PROBLEM DESCRIPTION: An exact transcription of the entries is required, with none of the pictures carried over.

[Bounding box prediction data]
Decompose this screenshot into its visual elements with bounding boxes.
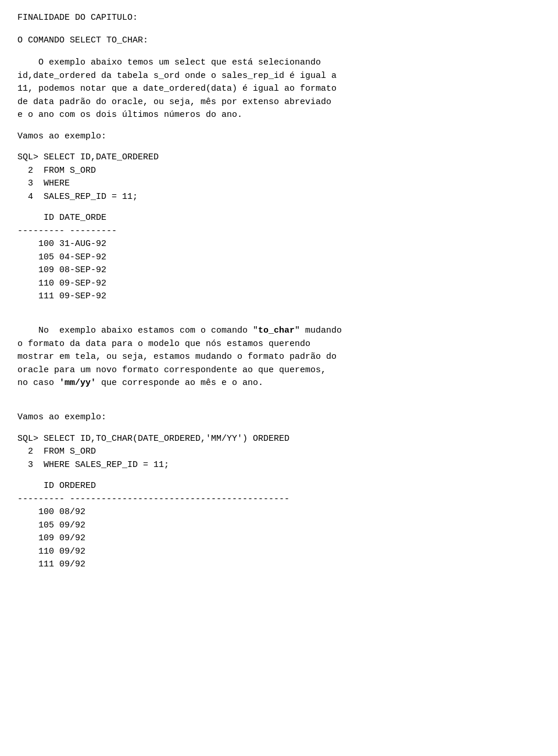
example2-result: ID ORDERED --------- -------------------… xyxy=(17,480,541,572)
example2-label: Vamos ao exemplo: xyxy=(17,411,541,425)
section1-heading: O COMANDO SELECT TO_CHAR: xyxy=(17,34,541,48)
mm-yy-highlight: 'mm/yy' xyxy=(59,378,96,388)
section2-paragraph: No exemplo abaixo estamos com o comando … xyxy=(17,312,541,404)
example1-result: ID DATE_ORDE --------- --------- 100 31-… xyxy=(17,212,541,304)
example2-code: SQL> SELECT ID,TO_CHAR(DATE_ORDERED,'MM/… xyxy=(17,433,541,472)
intro-paragraph: O exemplo abaixo temos um select que est… xyxy=(17,56,541,122)
section2-before: No exemplo abaixo estamos com o comando … xyxy=(38,326,258,336)
example1-label: Vamos ao exemplo: xyxy=(17,130,541,144)
page-title: FINALIDADE DO CAPITULO: xyxy=(17,12,541,25)
to-char-highlight: to_char xyxy=(258,326,295,336)
section2-after: que corresponde ao mês e o ano. xyxy=(96,378,263,388)
page-content: FINALIDADE DO CAPITULO: O COMANDO SELECT… xyxy=(17,12,541,572)
example1-code: SQL> SELECT ID,DATE_ORDERED 2 FROM S_ORD… xyxy=(17,151,541,204)
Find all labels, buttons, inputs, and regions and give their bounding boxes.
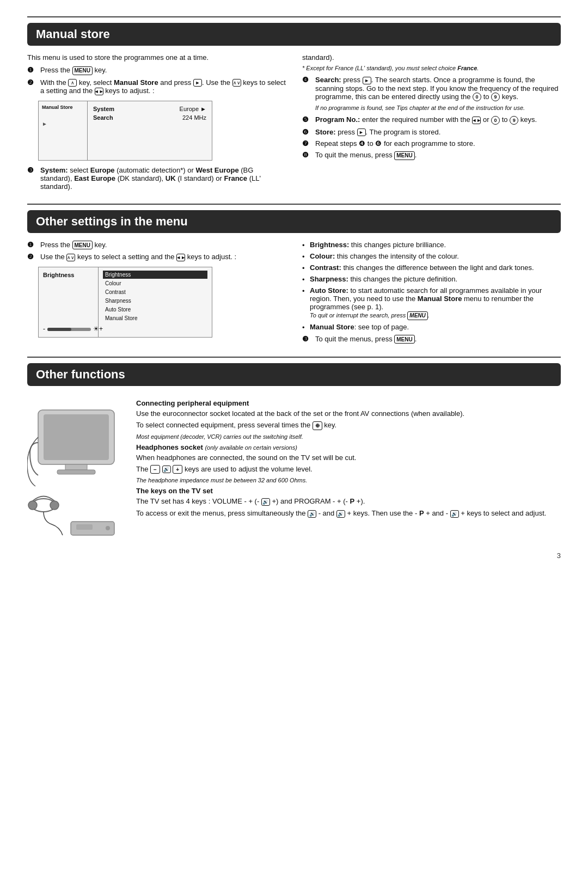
step-2-content: With the ∧ key, select Manual Store and … [40,78,286,95]
brightness-bar [47,328,91,331]
bullet-contrast-text: Contrast: this changes the difference be… [310,264,534,272]
step-3-num: ❸ [27,166,37,174]
search-right-arrow: ► [363,77,371,84]
brightness-label: Brightness [43,272,94,278]
other-settings-section: Other settings in the menu ❶ Press the M… [27,204,561,347]
bullet-contrast: • Contrast: this changes the difference … [302,264,561,272]
standard-note: standard). [302,53,561,62]
leftright-arrow: ◄► [95,88,103,95]
step-1: ❶ Press the MENU key. [27,66,286,75]
functions-text-content: Connecting peripheral equipment Use the … [136,399,561,541]
step-7: ❼ Repeat steps ❹ to ❻ for each programme… [302,139,561,148]
menu-sharpness: Sharpness [103,297,207,305]
step-4-num: ❹ [302,76,312,84]
step-3-content: System: select Europe (automatic detecti… [40,166,286,191]
no-programme-note: If no programme is found, see Tips chapt… [315,105,561,111]
brightness-row: - ☀ + [43,325,94,333]
search-value: 224 MHz [182,114,206,121]
bullet-dot-1: • [302,241,308,249]
bullet-autostore: • Auto Store: to start automatic search … [302,286,561,320]
step-5: ❺ Program No.: enter the required number… [302,115,561,125]
step-6-num: ❻ [302,128,312,136]
connecting-heading: Connecting peripheral equipment [136,399,561,407]
step-7-content: Repeat steps ❹ to ❻ for each programme t… [315,139,561,148]
menu-manualstore: Manual Store [103,314,207,322]
manual-store-content: This menu is used to store the programme… [27,53,561,194]
bullet-dot-5: • [302,287,308,295]
menu-brightness: Brightness [103,271,207,279]
step-5-content: Program No.: enter the required number w… [315,115,561,125]
step-8-num: ❽ [302,151,312,159]
search-label: Search [93,114,113,121]
headphones-para2: The − 🔊 + keys are used to adjust the vo… [136,465,561,474]
manual-store-right: standard). * Except for France (LL' stan… [302,53,561,194]
step-8: ❽ To quit the menus, press MENU. [302,151,561,160]
svg-rect-1 [44,414,109,460]
vol-sym-1: 🔊 [261,498,270,506]
diagram-left-label: Manual Store [42,105,84,110]
updown-arrow: ∧∨ [232,79,241,87]
plus-vol-key: + [173,465,182,474]
step-7-num: ❼ [302,139,312,148]
svg-rect-3 [57,470,95,474]
store-right-arrow: ► [357,128,366,136]
menu-key: MENU [72,66,93,75]
bullet-sharpness-text: Sharpness: this changes the picture defi… [310,275,457,283]
menu-key-3: MENU [72,241,93,249]
system-value: Europe ► [180,106,206,112]
menu-key-2: MENU [394,151,414,160]
menu-colour: Colour [103,279,207,287]
step-5-num: ❺ [302,115,312,124]
key-0: 0 [473,93,481,101]
bullet-colour-text: Colour: this changes the intensity of th… [310,252,459,260]
system-label: System [93,106,114,112]
headphones-para1: When headphones are connected, the sound… [136,454,561,462]
s-step-2-content: Use the ∧∨ keys to select a setting and … [40,253,286,261]
bullet-autostore-text: Auto Store: to start automatic search fo… [310,286,561,320]
connecting-para2: To select connected equipment, press sev… [136,421,561,430]
key-9: 9 [491,93,500,101]
s-step-2-num: ❷ [27,253,37,261]
bullet-colour: • Colour: this changes the intensity of … [302,252,561,261]
bullet-manualstore-text: Manual Store: see top of page. [310,323,409,331]
vol-icon: 🔊 [162,465,171,473]
step-3: ❸ System: select Europe (automatic detec… [27,166,286,191]
svg-rect-2 [65,464,87,470]
manual-store-diagram: Manual Store ► System Europe ► Search 22… [38,101,212,161]
diagram-row-search: Search 224 MHz [93,114,206,121]
s-step-1-content: Press the MENU key. [40,241,286,250]
s-step-3-content: To quit the menus, press MENU. [315,335,561,344]
diagram-right-panel: System Europe ► Search 224 MHz [88,101,212,160]
settings-diagram: Brightness - ☀ + Brightness Col [38,267,212,338]
bullet-dot-4: • [302,275,308,284]
bullet-brightness: • Brightness: this changes picture brill… [302,241,561,249]
vol-sym-3: 🔊 [336,510,345,518]
headphones-heading: Headphones socket [136,443,203,451]
key-9b: 9 [510,116,518,125]
settings-right-panel: Brightness Colour Contrast Sharpness Aut… [99,267,212,337]
bullet-dot-3: • [302,264,308,272]
diagram-row-system: System Europe ► [93,106,206,112]
connecting-para1: Use the euroconnector socket located at … [136,409,561,418]
manual-store-intro: This menu is used to store the programme… [27,53,286,62]
key-0b: 0 [491,116,500,125]
tv-keys-para2: To access or exit the menus, press simul… [136,509,561,518]
menu-contrast: Contrast [103,288,207,296]
updown-key: ∧∨ [66,254,75,261]
minus-vol-key: − [150,465,160,474]
svg-point-9 [106,526,110,530]
menu-key-inline: MENU [407,311,427,320]
menu-key-4: MENU [394,335,414,344]
svg-point-5 [28,501,37,510]
tv-keys-heading-wrap: The keys on the TV set [136,487,561,495]
connecting-para3: Most equipment (decoder, VCR) carries ou… [136,433,561,440]
other-functions-title: Other functions [27,363,561,386]
other-settings-title: Other settings in the menu [27,210,561,233]
diagram-arrow: ► [42,121,84,127]
lr-key-2: ◄► [176,254,185,261]
lr-key: ◄► [472,117,481,124]
step-6: ❻ Store: press ►. The program is stored. [302,128,561,137]
other-functions-section: Other functions [27,357,561,541]
headphones-heading-wrap: Headphones socket (only available on cer… [136,443,561,451]
svg-rect-8 [76,524,93,530]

COMPLETED EXERCISE:
Decompose this screenshot into its visual elements with bounding boxes.
example2-result: ID ORDERED --------- -------------------… xyxy=(17,480,541,572)
example2-label: Vamos ao exemplo: xyxy=(17,411,541,425)
section1-heading: O COMANDO SELECT TO_CHAR: xyxy=(17,34,541,48)
mm-yy-highlight: 'mm/yy' xyxy=(59,378,96,388)
section2-paragraph: No exemplo abaixo estamos com o comando … xyxy=(17,312,541,404)
example1-result: ID DATE_ORDE --------- --------- 100 31-… xyxy=(17,212,541,304)
example2-code: SQL> SELECT ID,TO_CHAR(DATE_ORDERED,'MM/… xyxy=(17,433,541,472)
intro-paragraph: O exemplo abaixo temos um select que est… xyxy=(17,56,541,122)
section2-before: No exemplo abaixo estamos com o comando … xyxy=(38,326,258,336)
example1-label: Vamos ao exemplo: xyxy=(17,130,541,144)
page-title: FINALIDADE DO CAPITULO: xyxy=(17,12,541,25)
to-char-highlight: to_char xyxy=(258,326,295,336)
section2-after: que corresponde ao mês e o ano. xyxy=(96,378,263,388)
page-content: FINALIDADE DO CAPITULO: O COMANDO SELECT… xyxy=(17,12,541,572)
example1-code: SQL> SELECT ID,DATE_ORDERED 2 FROM S_ORD… xyxy=(17,151,541,204)
Find all labels, buttons, inputs, and regions and give their bounding boxes.
step-2-content: With the ∧ key, select Manual Store and … [40,78,286,95]
brightness-bar [47,328,91,331]
bullet-contrast-text: Contrast: this changes the difference be… [310,264,534,272]
step-3-num: ❸ [27,166,37,174]
search-right-arrow: ► [363,77,371,84]
brightness-label: Brightness [43,272,94,278]
other-settings-section: Other settings in the menu ❶ Press the M… [27,204,561,347]
bullet-contrast: • Contrast: this changes the difference … [302,264,561,272]
standard-note: standard). [302,53,561,62]
leftright-arrow: ◄► [95,88,103,95]
step-1: ❶ Press the MENU key. [27,66,286,75]
functions-text-content: Connecting peripheral equipment Use the … [136,399,561,541]
step-7: ❼ Repeat steps ❹ to ❻ for each programme… [302,139,561,148]
menu-sharpness: Sharpness [103,297,207,305]
step-4-num: ❹ [302,76,312,84]
step-3-content: System: select Europe (automatic detecti… [40,166,286,191]
no-programme-note: If no programme is found, see Tips chapt… [315,105,561,111]
brightness-row: - ☀ + [43,325,94,333]
search-value: 224 MHz [182,114,206,121]
bullet-dot-1: • [302,241,308,249]
bullet-autostore: • Auto Store: to start automatic search … [302,286,561,320]
step-5: ❺ Program No.: enter the required number… [302,115,561,125]
step-6-num: ❻ [302,128,312,136]
connecting-heading: Connecting peripheral equipment [136,399,561,407]
step-7-content: Repeat steps ❹ to ❻ for each programme t… [315,139,561,148]
menu-manualstore: Manual Store [103,314,207,322]
manual-store-content: This menu is used to store the programme… [27,53,561,194]
bullet-dot-5: • [302,287,308,295]
menu-brightness: Brightness [103,271,207,279]
step-5-content: Program No.: enter the required number w… [315,115,561,125]
step-8-num: ❽ [302,151,312,159]
search-label: Search [93,114,113,121]
headphones-para2: The − 🔊 + keys are used to adjust the vo… [136,465,561,474]
manual-store-right: standard). * Except for France (LL' stan… [302,53,561,194]
step-8: ❽ To quit the menus, press MENU. [302,151,561,160]
svg-rect-1 [44,414,109,460]
vol-sym-1: 🔊 [261,498,270,506]
diagram-left-label: Manual Store [42,105,84,110]
updown-arrow: ∧∨ [232,79,241,87]
plus-vol-key: + [173,465,182,474]
step-7-num: ❼ [302,139,312,148]
svg-rect-3 [57,470,95,474]
store-right-arrow: ► [357,128,366,136]
menu-key: MENU [72,66,93,75]
bullet-sharpness-text: Sharpness: this changes the picture defi… [310,275,457,283]
menu-key-3: MENU [72,241,93,249]
system-value: Europe ► [180,106,206,112]
menu-key-2: MENU [394,151,414,160]
menu-colour: Colour [103,279,207,287]
step-5-num: ❺ [302,115,312,124]
key-0: 0 [473,93,481,101]
bullet-colour-text: Colour: this changes the intensity of th… [310,252,459,260]
system-label: System [93,106,114,112]
headphones-para1: When headphones are connected, the sound… [136,454,561,462]
s-step-2-content: Use the ∧∨ keys to select a setting and … [40,253,286,261]
bullet-autostore-text: Auto Store: to start automatic search fo… [310,286,561,320]
connecting-para2: To select connected equipment, press sev… [136,421,561,430]
key-9: 9 [491,93,500,101]
s-step-2-num: ❷ [27,253,37,261]
bullet-colour: • Colour: this changes the intensity of … [302,252,561,261]
bullet-manualstore-text: Manual Store: see top of page. [310,323,409,331]
vol-icon: 🔊 [162,465,171,473]
step-3: ❸ System: select Europe (automatic detec… [27,166,286,191]
svg-rect-2 [65,464,87,470]
manual-store-diagram: Manual Store ► System Europe ► Search 22… [38,101,212,161]
diagram-row-search: Search 224 MHz [93,114,206,121]
s-step-1-content: Press the MENU key. [40,241,286,250]
s-step-3-content: To quit the menus, press MENU. [315,335,561,344]
diagram-right-panel: System Europe ► Search 224 MHz [88,101,212,160]
settings-diagram: Brightness - ☀ + Brightness Col [38,267,212,338]
bullet-dot-4: • [302,275,308,284]
bullet-brightness: • Brightness: this changes picture brill… [302,241,561,249]
vol-sym-3: 🔊 [336,510,345,518]
headphones-heading: Headphones socket [136,443,203,451]
key-9b: 9 [510,116,518,125]
settings-right-panel: Brightness Colour Contrast Sharpness Aut… [99,267,212,337]
bullet-dot-3: • [302,264,308,272]
diagram-row-system: System Europe ► [93,106,206,112]
connecting-para1: Use the euroconnector socket located at … [136,409,561,418]
manual-store-intro: This menu is used to store the programme… [27,53,286,62]
key-0b: 0 [491,116,500,125]
tv-keys-para2: To access or exit the menus, press simul… [136,509,561,518]
menu-contrast: Contrast [103,288,207,296]
updown-key: ∧∨ [66,254,75,261]
minus-vol-key: − [150,465,160,474]
svg-point-9 [106,526,110,530]
menu-key-inline: MENU [407,311,427,320]
menu-key-4: MENU [394,335,414,344]
svg-point-5 [28,501,37,510]
tv-keys-heading-wrap: The keys on the TV set [136,487,561,495]
connecting-para3: Most equipment (decoder, VCR) carries ou… [136,433,561,440]
other-functions-title: Other functions [27,363,561,386]
other-settings-title: Other settings in the menu [27,210,561,233]
diagram-arrow: ► [42,121,84,127]
lr-key-2: ◄► [176,254,185,261]
lr-key: ◄► [472,117,481,124]
step-6: ❻ Store: press ►. The program is stored. [302,128,561,137]
other-functions-section: Other functions [27,357,561,541]
headphones-heading-wrap: Headphones socket (only available on cer… [136,443,561,451]
svg-rect-8 [76,524,93,530]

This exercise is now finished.